11:00 am to 12:00 am
Event Location: NSH 1305
Abstract: In many domains, teams of hundreds of agents must cooperatively plan to perform tasks in a complex, uncertain environment. This requires that each agent take into account teammates’ states, observations, and actions when making decisions about its own actions. Naively, finding a good policy involves searching this large joint space, but this quickly becomes intractable as it grows more than exponentially with additional agents. However, even when acting cooperatively, agents are often unaffected by most of what other agents are doing. An awareness of this structure can greatly alleviate the need to explore the full joint policy space.
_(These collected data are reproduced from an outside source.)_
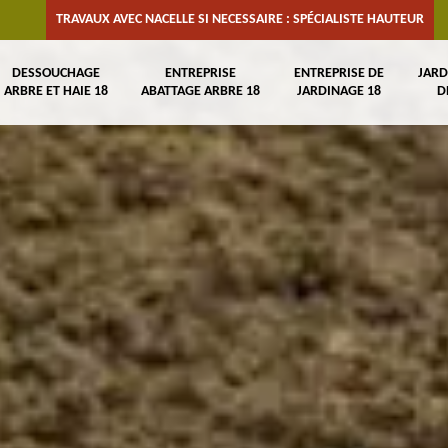
TRAVAUX AVEC NACELLE SI NECESSAIRE : SPÉCIALISTE HAUTEUR
DESSOUCHAGE
ENTREPRISE
ENTREPRISE DE
JARD
ARBRE ET HAIE 18
ABATTAGE ARBRE 18
JARDINAGE 18
D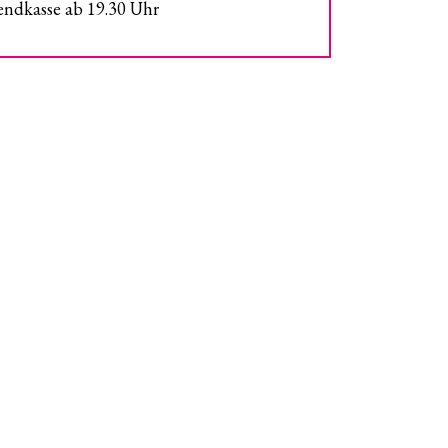
ndkasse ab 19.30 Uhr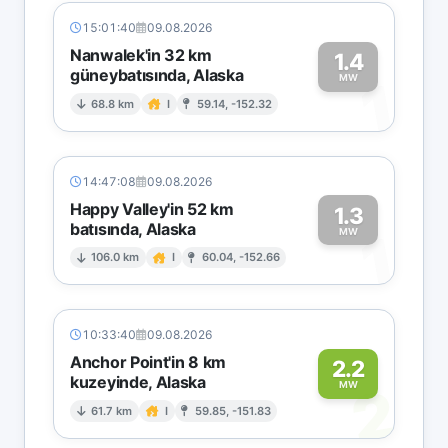
15:01:40
09.08.2026
Nanwalek'in 32 km
1.4
güneybatısında, Alaska
1
MW
68.8 km
I
59.14, -152.32
14:47:08
09.08.2026
Happy Valley'in 52 km
1.3
batısında, Alaska
1
MW
106.0 km
I
60.04, -152.66
10:33:40
09.08.2026
Anchor Point'in 8 km
2.2
kuzeyinde, Alaska
2
MW
61.7 km
I
59.85, -151.83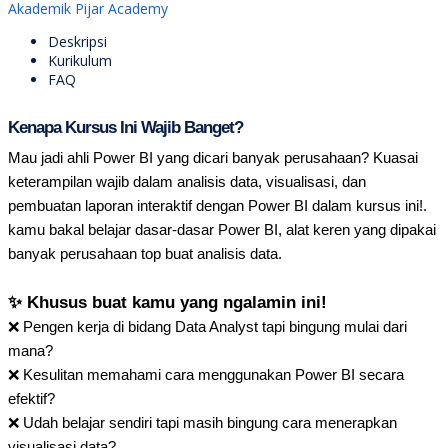
Akademik Pijar Academy
Deskripsi
Kurikulum
FAQ
Kenapa Kursus Ini Wajib Banget?
Mau jadi ahli Power BI yang dicari banyak perusahaan? Kuasai
keterampilan wajib dalam analisis data, visualisasi, dan
pembuatan laporan interaktif dengan Power BI dalam kursus ini!.
kamu bakal belajar dasar-dasar Power BI, alat keren yang dipakai
banyak perusahaan top buat analisis data.
✨ Khusus buat kamu yang ngalamin ini!
❌ Pengen kerja di bidang Data Analyst tapi bingung mulai dari
mana?
❌ Kesulitan memahami cara menggunakan Power BI secara
efektif?
❌ Udah belajar sendiri tapi masih bingung cara menerapkan
visualisasi data?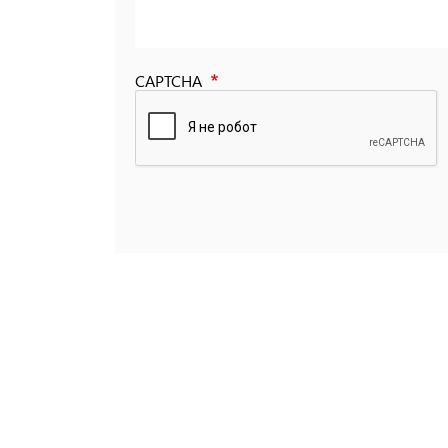
CAPTCHA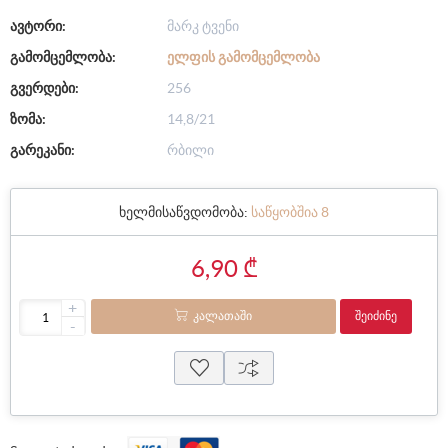
ავტორი:
მარკ ტვენი
გამომცემლობა:
ᲔᲚᲤᲘᲡ ᲒᲐᲛᲝᲛᲪᲔᲛᲚᲝᲑᲐ
გვერდები:
256
ზომა:
14,8/21
გარეკანი:
რბილი
ხელმისაწვდომობა:
საწყობშია 8
6,90 ₾
+
ᲙᲐᲚᲐᲗᲐᲨᲘ
ᲨᲔᲘᲫᲘᲜᲔ
-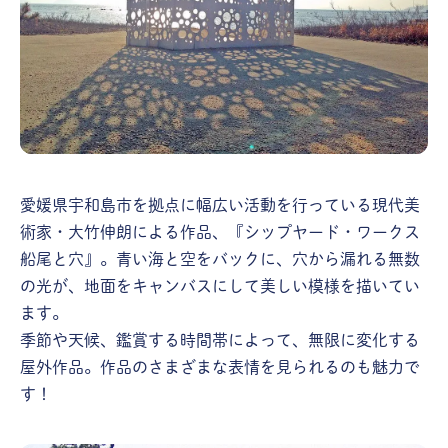
愛媛県宇和島市を拠点に幅広い活動を行っている現代美
術家・大竹伸朗による作品、『シップヤード・ワークス
船尾と穴』。青い海と空をバックに、穴から漏れる無数
の光が、地面をキャンバスにして美しい模様を描いてい
ます。
季節や天候、鑑賞する時間帯によって、無限に変化する
屋外作品。作品のさまざまな表情を見られるのも魅力で
す！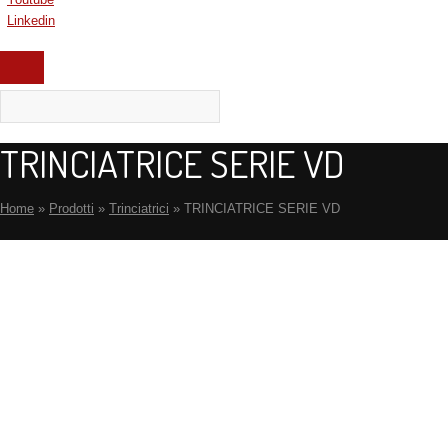
Linkedin
TRINCIATRICE SERIE VD
Home
»
Prodotti
»
Trinciatrici
»
TRINCIATRICE SERIE VD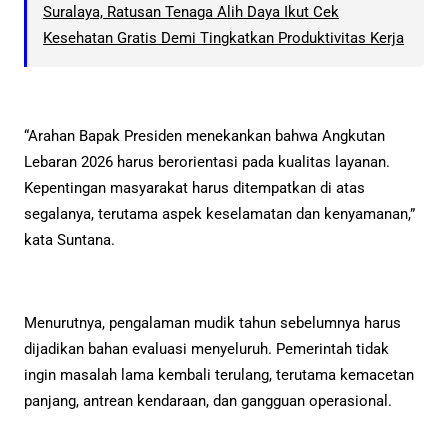
Suralaya, Ratusan Tenaga Alih Daya Ikut Cek
Kesehatan Gratis Demi Tingkatkan Produktivitas Kerja
“Arahan Bapak Presiden menekankan bahwa Angkutan
Lebaran 2026 harus berorientasi pada kualitas layanan.
Kepentingan masyarakat harus ditempatkan di atas
segalanya, terutama aspek keselamatan dan kenyamanan,”
kata Suntana.
Menurutnya, pengalaman mudik tahun sebelumnya harus
dijadikan bahan evaluasi menyeluruh. Pemerintah tidak
ingin masalah lama kembali terulang, terutama kemacetan
panjang, antrean kendaraan, dan gangguan operasional.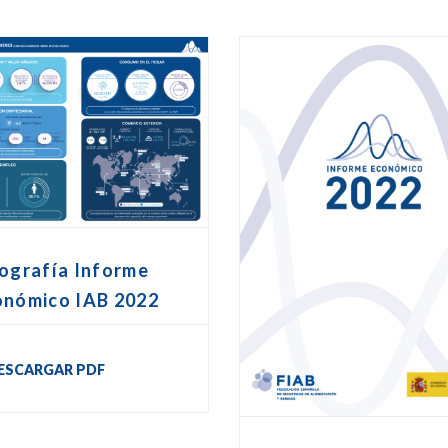
ografía Informe
onómico IAB 2022
ESCARGAR PDF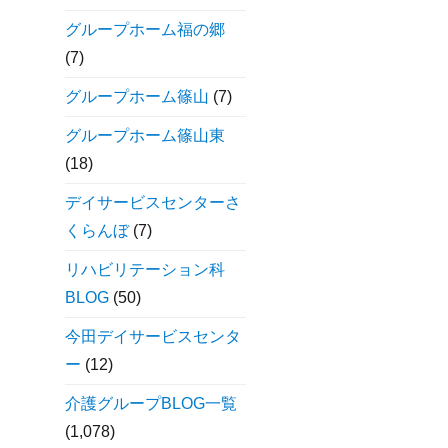
グループホーム福の郷
(7)
グループホーム篠山
(7)
グループホーム篠山東
(18)
デイサービスセンターさ
くらんぼ
(7)
リハビリテーション科
BLOG
(50)
今田デイサービスセンタ
ー
(12)
介護グループBLOG一覧
(1,078)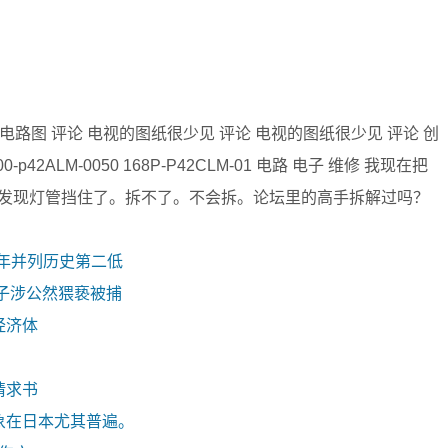
8RD电路图 评论 电视的图纸很少见 评论 电视的图纸很少见 评论 创
2ALM-0050 168P-P42CLM-01 电路 电子 维修 我现在把
发现灯管挡住了。拆不了。不会拆。论坛里的高手拆解过吗？
去年并列历史第二低
子涉公然猥亵被捕
经济体
请求书
象在日本尤其普遍。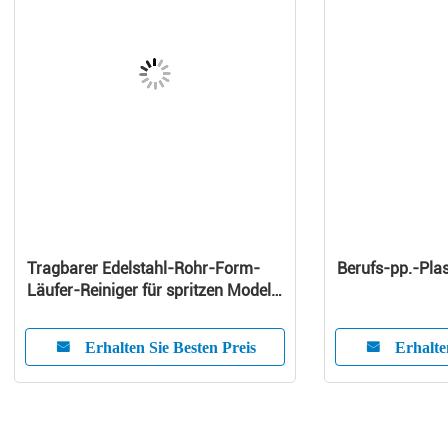
Tragbarer Edelstahl-Rohr-Form-
Berufs-pp.-Plas
Läufer-Reiniger für spritzen Modell
ein
Erhalten Sie Besten Preis
Erhalte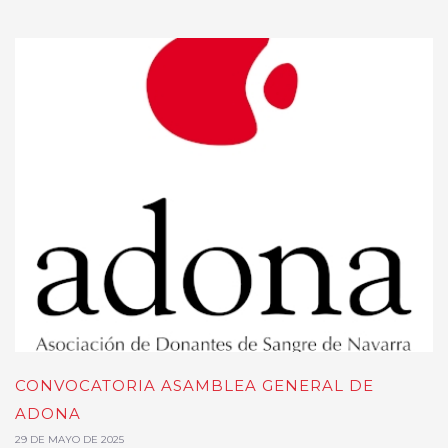
CONVOCATORIA ASAMBLEA GENERAL DE
ADONA
29 DE MAYO DE 2025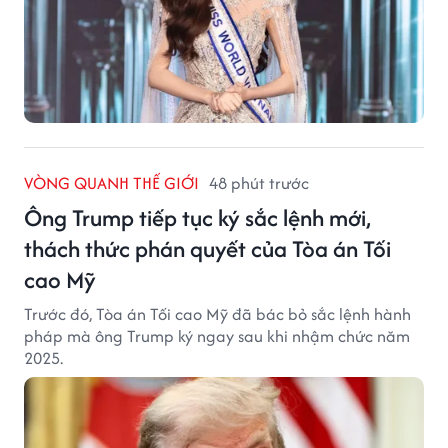
VÒNG QUANH THẾ GIỚI
48 phút trước
Ông Trump tiếp tục ký sắc lệnh mới,
thách thức phán quyết của Tòa án Tối
cao Mỹ
Trước đó, Tòa án Tối cao Mỹ đã bác bỏ sắc lệnh hành
pháp mà ông Trump ký ngay sau khi nhậm chức năm
2025.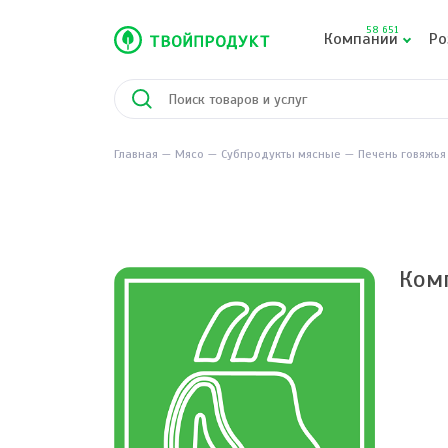
58 651
Компании
Ро
Главная
Мясо
Субпродукты мясные
Печень говяжья
Ком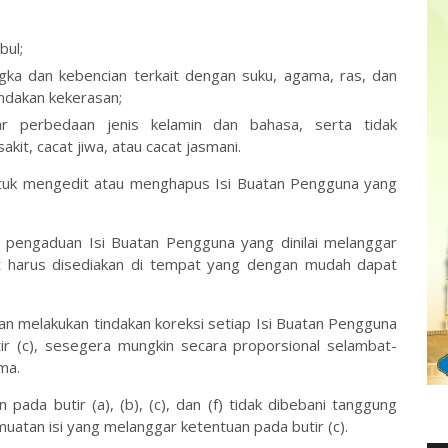
bul;
ka dan kebencian terkait dengan suku, agama, ras, dan
indakan kekerasan;
ar perbedaan jenis kelamin dan bahasa, serta tidak
it, cacat jiwa, atau cacat jasmani.
ntuk mengedit atau menghapus Isi Buatan Pengguna yang
 pengaduan Isi Buatan Pengguna yang dinilai melanggar
ut harus disediakan di tempat yang dengan mudah dapat
an melakukan tindakan koreksi setiap Isi Buatan Pengguna
ir (c), sesegera mungkin secara proporsional selambat-
ma.
pada butir (a), (b), (c), dan (f) tidak dibebani tanggung
uatan isi yang melanggar ketentuan pada butir (c).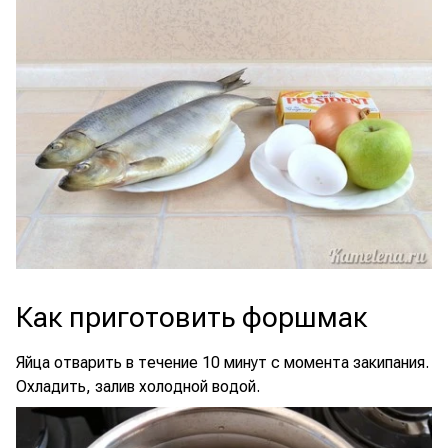
Как приготовить форшмак
Яйца отварить в течение 10 минут с момента закипания.
Охладить, залив холодной водой.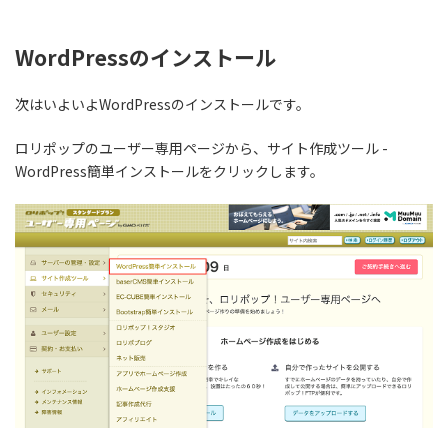
WordPressのインストール
次はいよいよWordPressのインストールです。
ロリポップのユーザー専用ページから、サイト作成ツール -
WordPress簡単インストールをクリックします。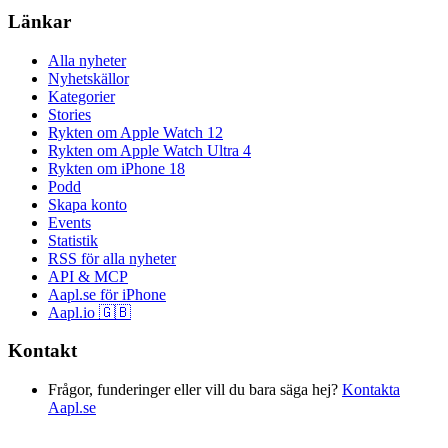
Länkar
Alla nyheter
Nyhetskällor
Kategorier
Stories
Rykten om Apple Watch 12
Rykten om Apple Watch Ultra 4
Rykten om iPhone 18
Podd
Skapa konto
Events
Statistik
RSS för alla nyheter
API & MCP
Aapl.se för iPhone
Aapl.io 🇬🇧
Kontakt
Frågor, funderinger eller vill du bara säga hej?
Kontakta
Aapl.se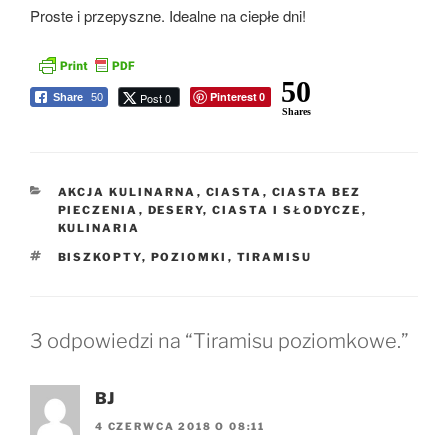
Proste i przepyszne. Idealne na ciepłe dni!
50
Pinterest
Post 0
Share
50
0
Shares
KATEGORIE
AKCJA KULINARNA
,
CIASTA
,
CIASTA BEZ
PIECZENIA
,
DESERY, CIASTA I SŁODYCZE
,
KULINARIA
TAGI
BISZKOPTY
,
POZIOMKI
,
TIRAMISU
3 odpowiedzi na “Tiramisu poziomkowe.”
BJ
4 CZERWCA 2018 O 08:11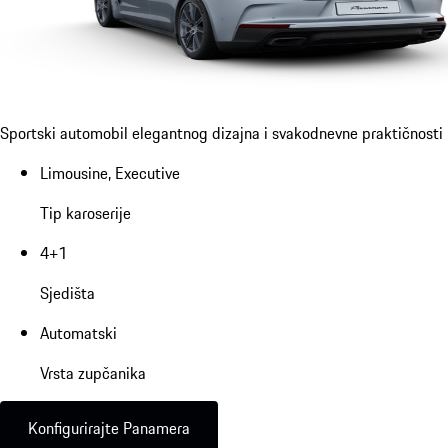
Sportski automobil elegantnog dizajna i svakodnevne praktičnosti
Limousine, Executive
Tip karoserije
4+1
Sjedišta
Automatski
Vrsta zupčanika
Konfigurirajte Panamera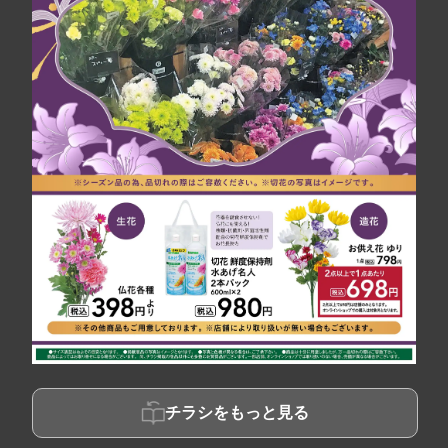
チラシをもっと見る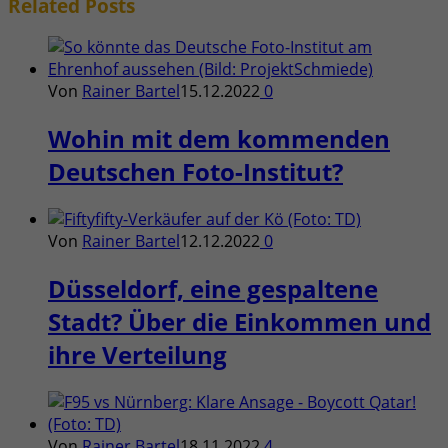
Related
Posts
Von
Rainer Bartel
15.12.2022
0
Wohin mit dem kommenden
Deutschen Foto-Institut?
Von
Rainer Bartel
12.12.2022
0
Düsseldorf, eine gespaltene
Stadt? Über die Einkommen und
ihre Verteilung
Von
Rainer Bartel
18.11.2022
4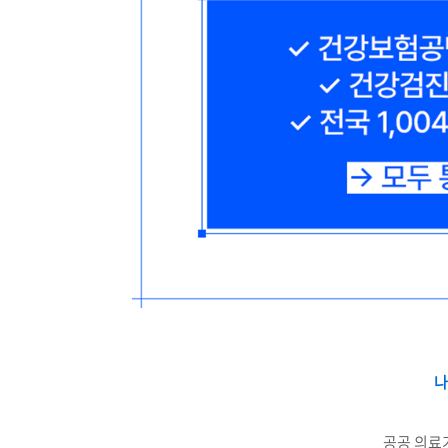
나
공공 의료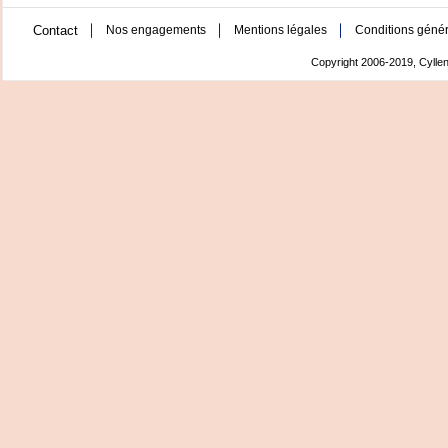
Contact
Nos engagements
Mentions légales
Conditions génér
Copyright 2006-2019, Cyllen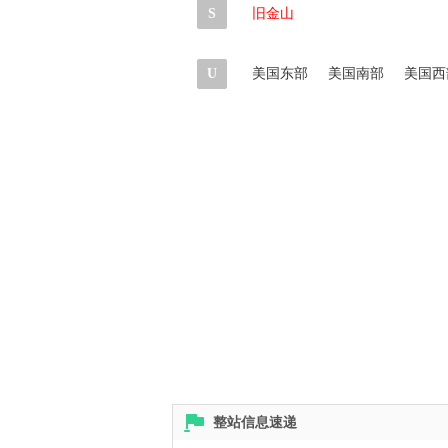
S
旧金山
U
美国东部
美国南部
美国西
整站信息速递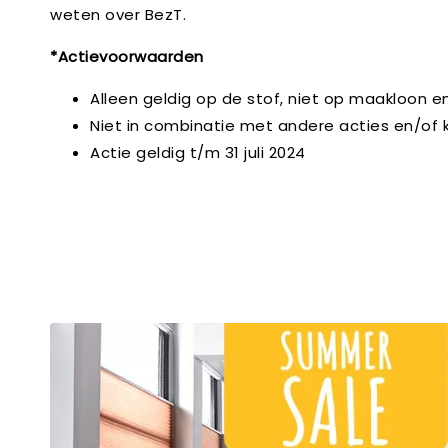
weten over BezT.
*Actievoorwaarden
Alleen geldig op de stof, niet op maakloon e
Niet in combinatie met andere acties en/of 
Actie geldig t/m 31 juli 2024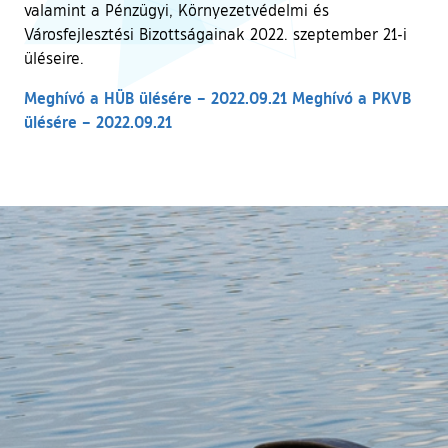
valamint a Pénzügyi, Környezetvédelmi és
Városfejlesztési Bizottságainak 2022. szeptember 21-i
üléseire.
Meghívó a HÜB ülésére – 2022.09.21
Meghívó a PKVB
ülésére – 2022.09.21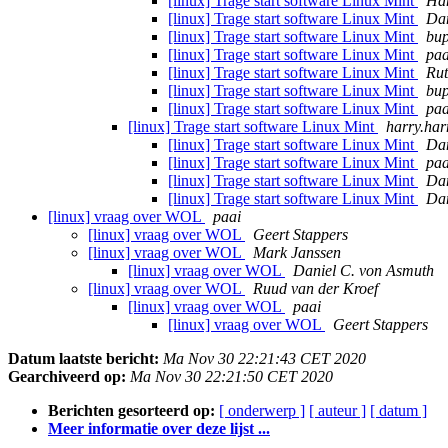
[linux] Trage start software Linux Mint
Ha
[linux] Trage start software Linux Mint
Dan
[linux] Trage start software Linux Mint
bu
[linux] Trage start software Linux Mint
paa
[linux] Trage start software Linux Mint
Rut
[linux] Trage start software Linux Mint
bu
[linux] Trage start software Linux Mint
paa
[linux] Trage start software Linux Mint
harry.ha
[linux] Trage start software Linux Mint
Dan
[linux] Trage start software Linux Mint
paa
[linux] Trage start software Linux Mint
Dan
[linux] Trage start software Linux Mint
Dan
[linux] vraag over WOL
paai
[linux] vraag over WOL
Geert Stappers
[linux] vraag over WOL
Mark Janssen
[linux] vraag over WOL
Daniel C. von Asmuth
[linux] vraag over WOL
Ruud van der Kroef
[linux] vraag over WOL
paai
[linux] vraag over WOL
Geert Stappers
Datum laatste bericht:
Ma Nov 30 22:21:43 CET 2020
Gearchiveerd op:
Ma Nov 30 22:21:50 CET 2020
Berichten gesorteerd op:
[ onderwerp ]
[ auteur ]
[ datum ]
Meer informatie over deze lijst ...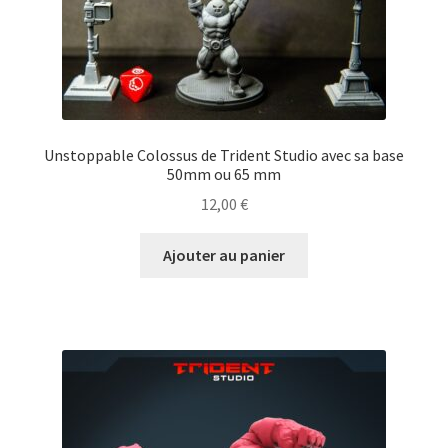
Unstoppable Colossus de Trident Studio avec sa base
50mm ou 65 mm
12,00
€
Ajouter au panier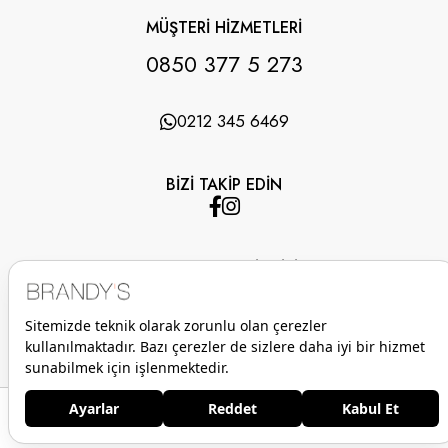
MÜŞTERİ HİZMETLERİ
0850 377 5 273
0212 345 6469
BİZİ TAKİP EDİN
UYGULAMAMIZI İNDİRİN
Anasayfa
Favorilerim
Sepetim
Üye Girişi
Specifically, some problems contain a property of static sparsity, in which the effects of individual agents can be modeled nearly independently but have some “interactions” in which they share joint transition, reward, or observation functions with one or more teammates. Problems can also contain dynamic sparsity, in which, even with a large number of possible interactions between agents, the number of interactions that actually occur in any particular solution instance is small.
This thesis focuses on exploiting these two types of problem structure, along with distributed computation, to greatly improve planning efficiency. Static sparsity allows agent models to be compactly represented as a set of independent models and a set of partially-joint models that override these independent models. Dynamic sparsity allows planners to disregard irrelevant combinations of interactions by dynamically handling only those that arise during the planning process. Moreover, in the case of intelligent agents, computational power itself is often distributed across the team, with each agent providing a unit of computation. Thus, distributed planning approaches have access to computational resources that grow linearly with team size, making it easier to scale to very large teams.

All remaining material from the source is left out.